Reviewed by NEAL GENDLER
Combatting anti-Semitism on U.S. college campuses requires distinguishing protected hateful free speech from illegal behavior and reacting sensibly, says Kenneth Stern.
“The complexity of the Israeli/Palestinian conflict should make it an ideal subject to teach critical thinking and how to have difficult discussions,” Stern says in The Conflict over the Conflict. “Instead, it is being used as a toxin that threatens the entire academic exercise.”
Stern, a lawyer and the director of the Bard Center for the Study of Hate, asks: “What is it about the Israel/Palestine conflict that makes people nuts?”
A short answer is that one side sees its existence threatened and the other sees an historical injustice.
“Many people who care about this conflict seem addicted to strong emotions and absolutist opinions, and allergic to reasoned discussion,” Stern says.
“If the other side is as detestable as if it were made up of Nazis, the logical conclusion is that you have to have nothing to do with it,” he says.
“To have a conversation with a student who has a diametrically opposed point of view becomes impossible, because you are conceding, by merely having the conversation, that their point of view might have the slightest bit of merit.”
But “campuses are for conversations, and it is hard to have a conversation if you have rules that define merely meeting… as a form of treachery.”
At its heart, Stern says, “this is still a battle over 1948 and the success of Zionism.”
Stern, a familiar name from his years at the American Jewish Committee, says that emotions often prevent clear thinking. Jews need to respond thoughtfully, not by reflex.
For example, trying to prevent the appearance of a hostile speaker can backfire.
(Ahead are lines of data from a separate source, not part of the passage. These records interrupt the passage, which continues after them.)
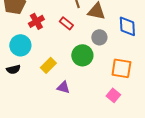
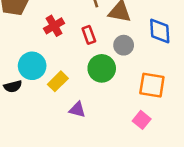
red cross: (36, 21) -> (54, 26), moved
red rectangle: (66, 23) -> (89, 35), moved, turned 32
cyan circle: (20, 45) -> (32, 66), moved

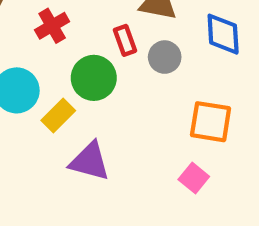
red rectangle: (89, 35) -> (125, 40), moved
green circle: (102, 68) -> (94, 78), moved
purple triangle: (77, 110) -> (90, 161), size x1.5

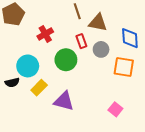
yellow rectangle: (58, 115) -> (39, 88), moved
orange square: (211, 122) -> (124, 67), moved

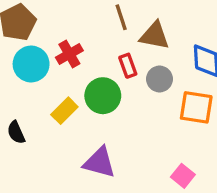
cyan circle: (28, 66) -> (31, 64), moved
black semicircle: (12, 82) -> (16, 132), turned 80
yellow rectangle: (39, 88) -> (64, 111), moved

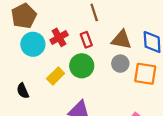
brown triangle: (155, 36) -> (121, 40), moved
red rectangle: (128, 66) -> (86, 40), moved
gray circle: (160, 79) -> (120, 64), moved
The college refusing to limit free speech and the uproar give the speaker free publicity and increase his or her audience.
Stern condemns shouting down of speakers and efforts to prevent students from having to deal with discomfort by trigger warnings and safe spaces. College students should face and converse about uncomfortable ideas so they learn to wrestle with challenging concepts. “There are no ‘trigger warnings’ after graduation.”
A college’s purpose is “to teach students how to think, not what to think” or not say so no one is offended, he says.
Jews are plenty offended by efforts to make it difficult or impossible for pro-Israel speakers to talk, and by insults, hateful propaganda and Israeli Apartheid Weeks.
But “if speech is to be suppressed, it can’t be based on the viewpoint of the speech expressed,” Stern says. Trying to deny platforms to vile speakers lets them “recast their vile message as noble protection of a right.”
The proper response, he says, is confronting lies, propaganda or hateful speech with facts.
When Iranian President Ahmadinejad was to speak at Columbia University in 2007, Stern says, President Lee Bollinger used his free speech right to first give a “hard-hitting talk,” challenging Ahmadinejad on Holocaust denial; calls for destroying Israel; support for terrorism; suppression of women, journalists and scholars; and persecution of gays.
Hateful speech should be opposed, “but legally it won’t work to seek its censorship,” says Stern, who explains that Title VI of the Civil Rights Act “does not, and should not, prohibit antisemitic expressions.” But “campuses should make sure that none of their students… is the victim of pervasive intimidation or harassment. That’s quite different from protecting them from hearing unpleasant, and even bigoted, ideas.”
The chapter on the Antisemitism Awareness Act reads like a necessary but tedious legal brief, differentiating between anti-Semitic speech and violations of law.
Clarifications: Stern incorrectly names the 1936-37 Royal Commission of Inquiry to Palestine, headed by Lord Robert Peel. Arabs rejected its proposal for Arab and Jewish partition. The April 1948 “horrid murder of Jewish doctors and nurses at Mt. Scopus” did not occur there; a convoy of doctors and nurses driving up to Hadassah Hospital on Mt. Scopus was ambushed in Jerusalem’s Sheikh Jarrah neighborhood, killing 78 Jews.
Student voices tend to appear in group statements or Stern’s summaries. Conflict could have been enlivened by interviewing and quoting students about their experiences and feelings.
Stern offers suggestions for improvement, one of them being to teach Israeli and Palestinian histories together, exposing students to both sides in the same classroom. Another is assigning students to research and argue the side they don’t support.
Neal Gendler is a Minneapolis writer and editor.